Page-level text extractions:
┄┄┄┄┄┄

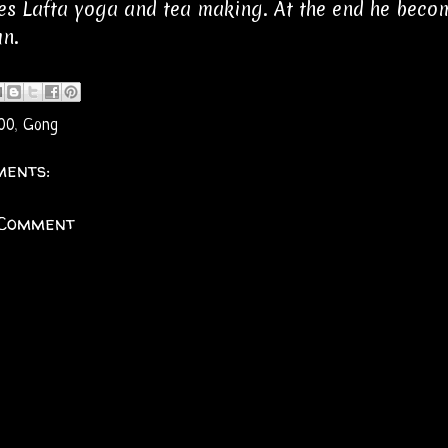
es Lafta yoga and tea making. At the end he becom
n.
00
,
Gong
ents:
 Comment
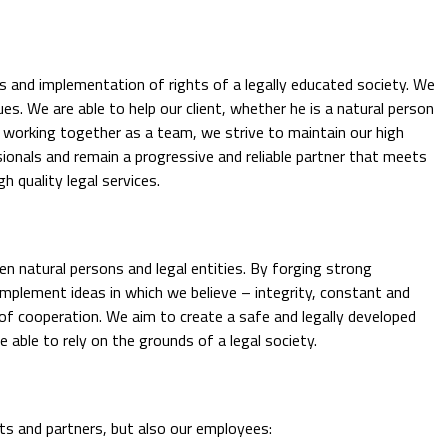
es and implementation of rights of a legally educated society. We
ues. We are able to help our client, whether he is a natural person
y working together as a team, we strive to maintain our high
ionals and remain a progressive and reliable partner that meets
h quality legal services.
een natural persons and legal entities. By forging strong
 implement ideas in which we believe – integrity, constant and
f cooperation. We aim to create a safe and legally developed
able to rely on the grounds of a legal society.
nts and partners, but also our employees:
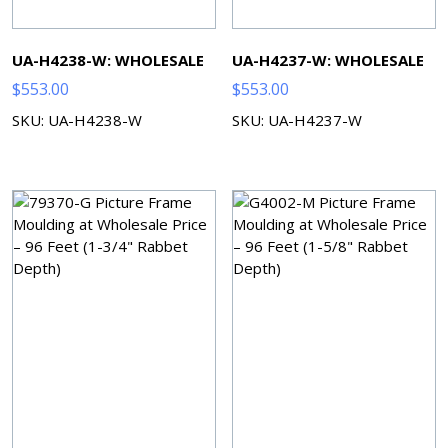
UA-H4238-W: WHOLESALE
UA-H4237-W: WHOLESALE
$
553.00
$
553.00
SKU: UA-H4238-W
SKU: UA-H4237-W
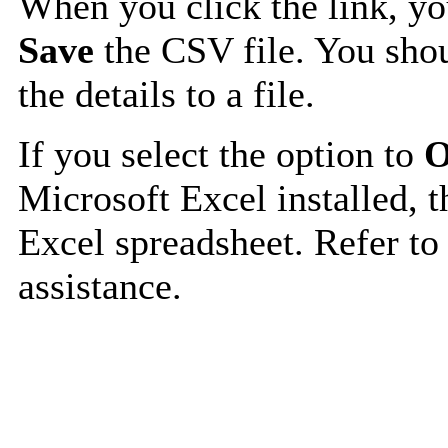
When you click the link, y
Save
the CSV file. You shou
the details to a file.
If you select the option to
O
Microsoft Excel installed, t
Excel spreadsheet. Refer to
assistance.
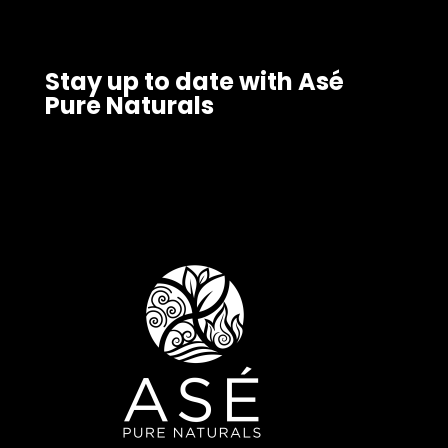
Stay up to date with Asé
Pure Naturals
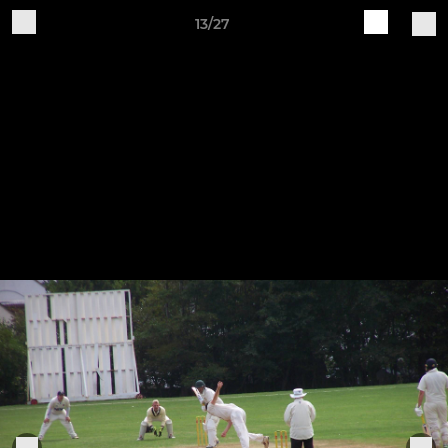
13/27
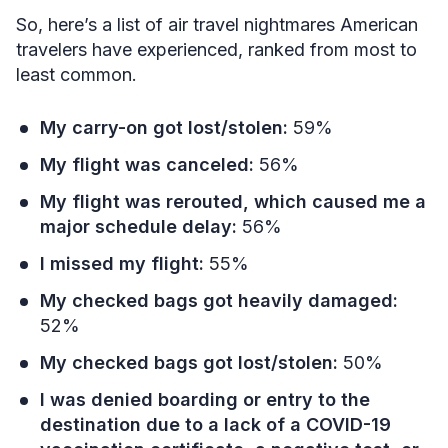
So, here’s a list of air travel nightmares American
travelers have experienced, ranked from most to
least common.
My carry-on got lost/stolen:
59%
My flight was canceled:
56%
My flight was rerouted, which caused me a
major schedule delay:
56%
I missed my flight:
55%
My checked bags got heavily damaged:
52%
My checked bags got lost/stolen:
50%
I was denied boarding or entry to the
destination due to a lack of a COVID-19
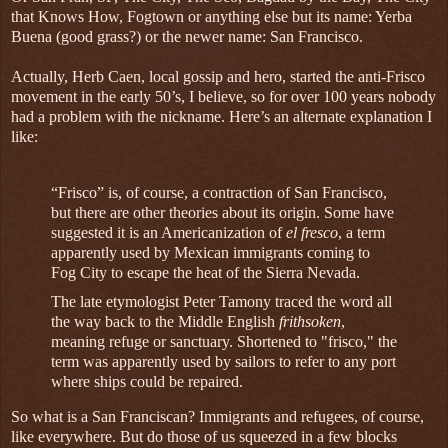
that Knows How, Fogtown or anything else but its name: Yerba
Buena (good grass?) or the newer name: San Francisco.
Actually, Herb Caen, local gossip and hero, started the anti-Frisco
movement in the early 50’s, I believe, so for over 100 years nobody
had a problem with the nickname. Here’s an alternate explanation I
like:
“Frisco” is, of course, a contraction of San Francisco,
but there are other theories about its origin. Some have
suggested it is an Americanization of
el fresco
, a term
apparently used by Mexican immigrants coming to
Fog City to escape the heat of the Sierra Nevada.
The late etymologist Peter Tamony traced the word all
the way back to the Middle English
frithsoken
,
meaning refuge or sanctuary. Shortened to "frisco," the
term was apparently used by sailors to refer to any port
where ships could be repaired.
So what is a San Franciscan? Immigrants and refugees, of course,
like everywhere. But do those of us squeezed in a few blocks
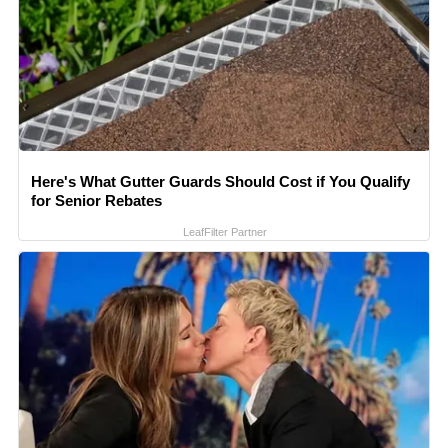
Here's What Gutter Guards Should Cost if You Qualify
for Senior Rebates
LeafFilter Partner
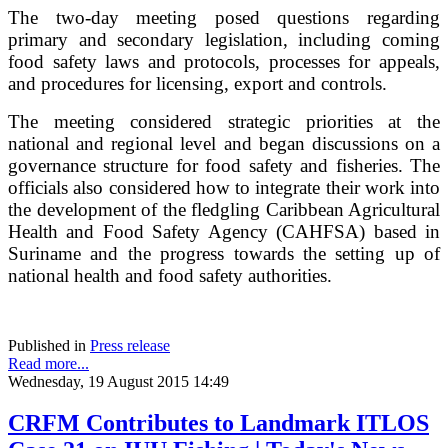
The two-day meeting posed questions regarding
primary and secondary legislation, including coming
food safety laws and protocols, processes for appeals,
and procedures for licensing, export and controls.
The meeting considered strategic priorities at the
national and regional level and began discussions on a
governance structure for food safety and fisheries. The
officials also considered how to integrate their work into
the development of the fledgling Caribbean Agricultural
Health and Food Safety Agency (CAHFSA) based in
Suriname and the progress towards the setting up of
national health and food safety authorities.
Published in
Press release
Read more...
Wednesday, 19 August 2015 14:49
CRFM Contributes to Landmark ITLOS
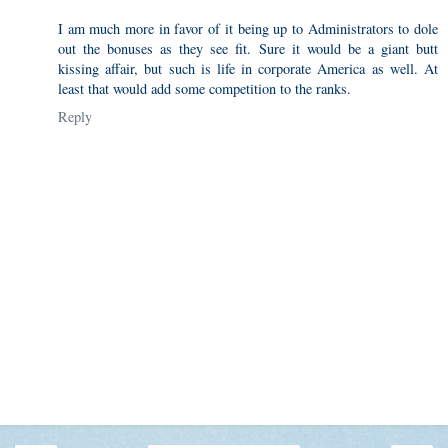
I am much more in favor of it being up to Administrators to dole
out the bonuses as they see fit. Sure it would be a giant butt
kissing affair, but such is life in corporate America as well. At
least that would add some competition to the ranks.
Reply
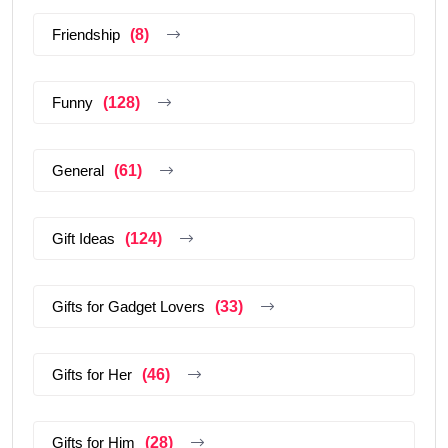
Friendship
(8)
Funny
(128)
General
(61)
Gift Ideas
(124)
Gifts for Gadget Lovers
(33)
Gifts for Her
(46)
Gifts for Him
(28)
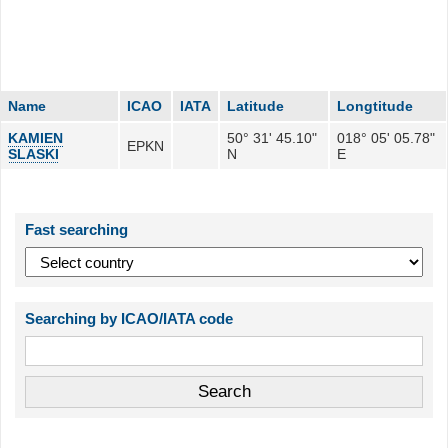
Name
ICAO
IATA
Latitude
Longtitude
KAMIEN
50° 31' 45.10"
018° 05' 05.78"
EPKN
SLASKI
N
E
Fast searching
Searching by ICAO/IATA code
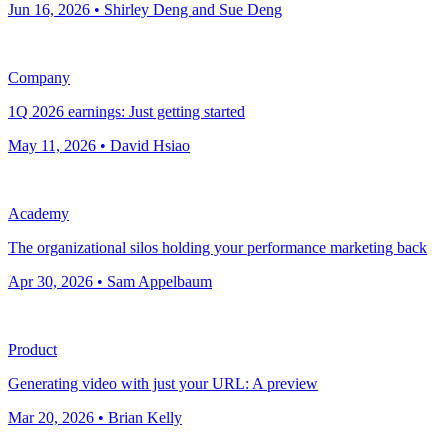
Jun 16, 2026 • Shirley Deng and Sue Deng
Company
1Q 2026 earnings: Just getting started
May 11, 2026 • David Hsiao
Academy
The organizational silos holding your performance marketing back
Apr 30, 2026 • Sam Appelbaum
Product
Generating video with just your URL: A preview
Mar 20, 2026 • Brian Kelly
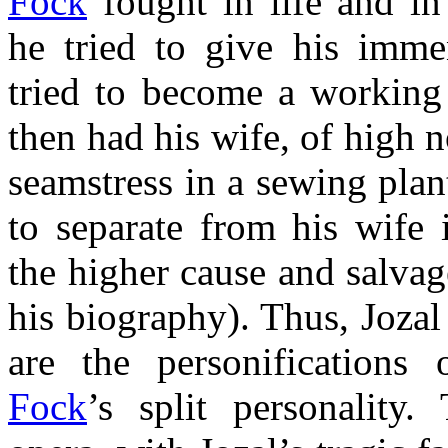
Fock
fought in life and in
he tried to give his imme
tried to become a working 
then had his wife, of high n
seamstress in a sewing plan
to separate from his wife 
the higher cause and salvag
his biography). Thus, Joza
are the personifications
Fock
’s split personality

┄┄┄┄┄┄

Work order - For the string "your", search the preceding data and copy every line that includes it.

Written response -
The organizational silos holding your performance marketing back
Generating video with just your URL: A preview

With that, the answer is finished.